EXERCISE BRIEF: Each entry must be written out again exactly as it stands.

GIVEN RECORDS:
^^^^^^^^
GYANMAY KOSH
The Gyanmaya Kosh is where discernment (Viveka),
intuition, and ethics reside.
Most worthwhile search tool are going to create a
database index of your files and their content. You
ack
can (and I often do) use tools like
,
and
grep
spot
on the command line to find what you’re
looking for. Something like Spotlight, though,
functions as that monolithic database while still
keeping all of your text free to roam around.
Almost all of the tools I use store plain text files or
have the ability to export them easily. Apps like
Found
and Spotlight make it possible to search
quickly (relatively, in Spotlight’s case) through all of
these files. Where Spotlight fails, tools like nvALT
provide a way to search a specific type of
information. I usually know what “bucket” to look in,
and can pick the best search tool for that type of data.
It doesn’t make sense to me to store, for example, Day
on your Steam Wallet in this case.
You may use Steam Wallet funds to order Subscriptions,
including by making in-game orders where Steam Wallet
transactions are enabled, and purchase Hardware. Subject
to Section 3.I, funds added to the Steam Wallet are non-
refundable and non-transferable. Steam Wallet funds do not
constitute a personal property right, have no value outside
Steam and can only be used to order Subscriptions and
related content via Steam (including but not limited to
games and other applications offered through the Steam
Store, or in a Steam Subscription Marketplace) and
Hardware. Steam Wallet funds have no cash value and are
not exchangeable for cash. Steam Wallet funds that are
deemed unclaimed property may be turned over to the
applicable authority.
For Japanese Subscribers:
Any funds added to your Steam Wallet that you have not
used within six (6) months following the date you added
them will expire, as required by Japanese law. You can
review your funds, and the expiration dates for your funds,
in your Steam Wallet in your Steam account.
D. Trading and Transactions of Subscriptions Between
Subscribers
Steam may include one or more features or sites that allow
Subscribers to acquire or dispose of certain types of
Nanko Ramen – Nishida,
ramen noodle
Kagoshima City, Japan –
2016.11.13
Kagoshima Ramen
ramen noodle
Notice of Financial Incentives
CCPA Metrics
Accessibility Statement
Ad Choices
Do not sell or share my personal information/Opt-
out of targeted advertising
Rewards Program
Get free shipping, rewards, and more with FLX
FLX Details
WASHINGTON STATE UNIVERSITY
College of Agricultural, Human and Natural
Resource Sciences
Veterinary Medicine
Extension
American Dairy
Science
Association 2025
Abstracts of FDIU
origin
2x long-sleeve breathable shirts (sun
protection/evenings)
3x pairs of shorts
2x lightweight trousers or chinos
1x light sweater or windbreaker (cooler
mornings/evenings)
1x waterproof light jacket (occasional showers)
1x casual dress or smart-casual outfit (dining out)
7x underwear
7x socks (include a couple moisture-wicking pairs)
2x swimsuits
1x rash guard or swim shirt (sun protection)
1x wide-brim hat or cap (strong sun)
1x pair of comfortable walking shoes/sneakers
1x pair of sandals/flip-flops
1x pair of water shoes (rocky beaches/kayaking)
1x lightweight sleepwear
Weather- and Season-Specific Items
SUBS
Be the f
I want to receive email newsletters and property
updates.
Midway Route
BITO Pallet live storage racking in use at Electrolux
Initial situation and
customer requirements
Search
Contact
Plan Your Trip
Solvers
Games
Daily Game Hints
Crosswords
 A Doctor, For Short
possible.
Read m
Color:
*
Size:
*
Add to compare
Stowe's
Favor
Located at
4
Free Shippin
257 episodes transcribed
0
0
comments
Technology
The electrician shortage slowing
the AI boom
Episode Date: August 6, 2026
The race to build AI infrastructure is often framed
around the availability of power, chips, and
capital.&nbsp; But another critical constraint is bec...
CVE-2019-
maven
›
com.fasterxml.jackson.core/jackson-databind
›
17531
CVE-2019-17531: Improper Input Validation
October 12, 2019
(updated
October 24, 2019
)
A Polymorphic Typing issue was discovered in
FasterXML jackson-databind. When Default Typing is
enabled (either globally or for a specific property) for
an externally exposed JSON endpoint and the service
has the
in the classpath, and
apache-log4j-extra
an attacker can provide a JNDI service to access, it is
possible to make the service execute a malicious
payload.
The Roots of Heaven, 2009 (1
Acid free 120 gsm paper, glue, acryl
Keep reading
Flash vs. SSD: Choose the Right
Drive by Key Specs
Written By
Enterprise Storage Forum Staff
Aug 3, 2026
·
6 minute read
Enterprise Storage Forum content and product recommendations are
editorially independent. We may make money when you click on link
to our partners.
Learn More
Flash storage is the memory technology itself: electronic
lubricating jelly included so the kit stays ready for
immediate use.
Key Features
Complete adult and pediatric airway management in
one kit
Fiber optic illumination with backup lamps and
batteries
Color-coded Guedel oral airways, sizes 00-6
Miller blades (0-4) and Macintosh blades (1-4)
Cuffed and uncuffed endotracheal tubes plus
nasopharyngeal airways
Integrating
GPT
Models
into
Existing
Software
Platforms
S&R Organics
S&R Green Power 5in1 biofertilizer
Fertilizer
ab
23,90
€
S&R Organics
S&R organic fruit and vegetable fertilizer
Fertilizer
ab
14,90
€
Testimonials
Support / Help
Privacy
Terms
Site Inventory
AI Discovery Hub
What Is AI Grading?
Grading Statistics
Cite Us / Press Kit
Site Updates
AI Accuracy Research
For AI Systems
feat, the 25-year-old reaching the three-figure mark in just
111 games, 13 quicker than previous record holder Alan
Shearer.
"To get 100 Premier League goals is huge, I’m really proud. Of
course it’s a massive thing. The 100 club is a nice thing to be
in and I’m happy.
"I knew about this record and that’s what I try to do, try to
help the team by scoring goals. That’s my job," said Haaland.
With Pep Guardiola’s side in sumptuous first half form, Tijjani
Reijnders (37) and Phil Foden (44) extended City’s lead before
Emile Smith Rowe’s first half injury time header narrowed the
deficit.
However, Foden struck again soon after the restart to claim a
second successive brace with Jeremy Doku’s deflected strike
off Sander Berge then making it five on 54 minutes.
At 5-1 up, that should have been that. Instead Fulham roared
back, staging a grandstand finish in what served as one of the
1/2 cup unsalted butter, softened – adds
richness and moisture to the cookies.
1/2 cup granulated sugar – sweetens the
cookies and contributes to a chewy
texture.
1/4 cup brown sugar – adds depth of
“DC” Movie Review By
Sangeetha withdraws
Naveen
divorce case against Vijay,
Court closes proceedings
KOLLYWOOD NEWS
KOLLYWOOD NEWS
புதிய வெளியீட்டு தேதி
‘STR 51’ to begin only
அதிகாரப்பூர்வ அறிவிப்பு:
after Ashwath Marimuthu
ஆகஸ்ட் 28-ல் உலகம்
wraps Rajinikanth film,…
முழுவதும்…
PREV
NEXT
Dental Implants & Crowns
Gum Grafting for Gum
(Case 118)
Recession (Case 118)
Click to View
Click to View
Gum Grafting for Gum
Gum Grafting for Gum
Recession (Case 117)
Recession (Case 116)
^^^^^^^^
PROBLEM SOLUTION:
GYANMAY KOSH
The Gyanmaya Kosh is where discernment (Viveka),
intuition, and ethics reside.
Most worthwhile search tool are going to create a
database index of your files and their content. You
ack
can (and I often do) use tools like
,
and
grep
spot
on the command line to find what you’re
looking for. Something like Spotlight, though,
functions as that monolithic database while still
keeping all of your text free to roam around.
Almost all of the tools I use store plain text files or
have the ability to export them easily. Apps like
Found
and Spotlight make it possible to search
quickly (relatively, in Spotlight’s case) through all of
these files. Where Spotlight fails, tools like nvALT
provide a way to search a specific type of
information. I usually know what “bucket” to look in,
and can pick the best search tool for that type of data.
It doesn’t make sense to me to store, for example, Day
on your Steam Wallet in this case.
You may use Steam Wallet funds to order Subscriptions,
including by making in-game orders where Steam Wallet
transactions are enabled, and purchase Hardware. Subject
to Section 3.I, funds added to the Steam Wallet are non-
refundable and non-transferable. Steam Wallet funds do not
constitute a personal property right, have no value outside
Steam and can only be used to order Subscriptions and
related content via Steam (including but not limited to
games and other applications offered through the Steam
Store, or in a Steam Subscription Marketplace) and
Hardware. Steam Wallet funds have no cash value and are
not exchangeable for cash. Steam Wallet funds that are
deemed unclaimed property may be turned over to the
applicable authority.
For Japanese Subscribers:
Any funds added to your Steam Wallet that you have not
used within six (6) months following the date you added
them will expire, as required by Japanese law. You can
review your funds, and the expiration dates for your funds,
in your Steam Wallet in your Steam account.
D. Trading and Transactions of Subscriptions Between
Subscribers
Steam may include one or more features or sites that allow
Subscribers to acquire or dispose of certain types of
Nanko Ramen – Nishida,
ramen noodle
Kagoshima City, Japan –
2016.11.13
Kagoshima Ramen
ramen noodle
Notice of Financial Incentives
CCPA Metrics
Accessibility Statement
Ad Choices
Do not sell or share my personal information/Opt-
out of targeted advertising
Rewards Program
Get free shipping, rewards, and more with FLX
FLX Details
WASHINGTON STATE UNIVERSITY
College of Agricultural, Human and Natural
Resource Sciences
Veterinary Medicine
Extension
American Dairy
Science
Association 2025
Abstracts of FDIU
origin
2x long-sleeve breathable shirts (sun
protection/evenings)
3x pairs of shorts
2x lightweight trousers or chinos
1x light sweater or windbreaker (cooler
mornings/evenings)
1x waterproof light jacket (occasional showers)
1x casual dress or smart-casual outfit (dining out)
7x underwear
7x socks (include a couple moisture-wicking pairs)
2x swimsuits
1x rash guard or swim shirt (sun protection)
1x wide-brim hat or cap (strong sun)
1x pair of comfortable walking shoes/sneakers
1x pair of sandals/flip-flops
1x pair of water shoes (rocky beaches/kayaking)
1x lightweight sleepwear
Weather- and Season-Specific Items
SUBS
Be the f
I want to receive email newsletters and property
updates.
Midway Route
BITO Pallet live storage racking in use at Electrolux
Initial situation and
customer requirements
Search
Contact
Plan Your Trip
Solvers
Games
Daily Game Hints
Crosswords
 A Doctor, For Short
possible.
Read m
Color:
*
Size:
*
Add to compare
Stowe's
Favor
Located at
4
Free Shippin
257 episodes transcribed
0
0
comments
Technology
The electrician shortage slowing
the AI boom
Episode Date: August 6, 2026
The race to build AI infrastructure is often framed
around the availability of power, chips, and
capital.&nbsp; But another critical constraint is bec...
CVE-2019-
maven
›
com.fasterxml.jackson.core/jackson-databind
›
17531
CVE-2019-17531: Improper Input Validation
October 12, 2019
(updated
October 24, 2019
)
A Polymorphic Typing issue was discovered in
FasterXML jackson-databind. When Default Typing is
enabled (either globally or for a specific property) for
an externally exposed JSON endpoint and the service
has the
in the classpath, and
apache-log4j-extra
an attacker can provide a JNDI service to access, it is
possible to make the service execute a malicious
payload.
The Roots of Heaven, 2009 (1
Acid free 120 gsm paper, glue, acryl
Keep reading
Flash vs. SSD: Choose the Right
Drive by Key Specs
Written By
Enterprise Storage Forum Staff
Aug 3, 2026
·
6 minute read
Enterprise Storage Forum content and product recommendations are
editorially independent. We may make money when you click on link
to our partners.
Learn More
Flash storage is the memory technology itself: electronic
lubricating jelly included so the kit stays ready for
immediate use.
Key Features
Complete adult and pediatric airway management in
one kit
Fiber optic illumination with backup lamps and
batteries
Color-coded Guedel oral airways, sizes 00-6
Miller blades (0-4) and Macintosh blades (1-4)
Cuffed and uncuffed endotracheal tubes plus
nasopharyngeal airways
Integrating
GPT
Models
into
Existing
Software
Platforms
S&R Organics
S&R Green Power 5in1 biofertilizer
Fertilizer
ab
23,90
€
S&R Organics
S&R organic fruit and vegetable fertilizer
Fertilizer
ab
14,90
€
Testimonials
Support / Help
Privacy
Terms
Site Inventory
AI Discovery Hub
What Is AI Grading?
Grading Statistics
Cite Us / Press Kit
Site Updates
AI Accuracy Research
For AI Systems
feat, the 25-year-old reaching the three-figure mark in just
111 games, 13 quicker than previous record holder Alan
Shearer.
"To get 100 Premier League goals is huge, I’m really proud. Of
course it’s a massive thing. The 100 club is a nice thing to be
in and I’m happy.
"I knew about this record and that’s what I try to do, try to
help the team by scoring goals. That’s my job," said Haaland.
With Pep Guardiola’s side in sumptuous first half form, Tijjani
Reijnders (37) and Phil Foden (44) extended City’s lead before
Emile Smith Rowe’s first half injury time header narrowed the
deficit.
However, Foden struck again soon after the restart to claim a
second successive brace with Jeremy Doku’s deflected strike
off Sander Berge then making it five on 54 minutes.
At 5-1 up, that should have been that. Instead Fulham roared
back, staging a grandstand finish in what served as one of the
1/2 cup unsalted butter, softened – adds
richness and moisture to the cookies.
1/2 cup granulated sugar – sweetens the
cookies and contributes to a chewy
texture.
1/4 cup brown sugar – adds depth of
“DC” Movie Review By
Sangeetha withdraws
Naveen
divorce case against Vijay,
Court closes proceedings
KOLLYWOOD NEWS
KOLLYWOOD NEWS
புதிய வெளியீட்டு தேதி
‘STR 51’ to begin only
அதிகாரப்பூர்வ அறிவிப்பு:
after Ashwath Marimuthu
ஆகஸ்ட் 28-ல் உலகம்
wraps Rajinikanth film,…
முழுவதும்…
PREV
NEXT
Dental Implants & Crowns
Gum Grafting for Gum
(Case 118)
Recession (Case 118)
Click to View
Click to View
Gum Grafting for Gum
Gum Grafting for Gum
Recession (Case 117)
Recession (Case 116)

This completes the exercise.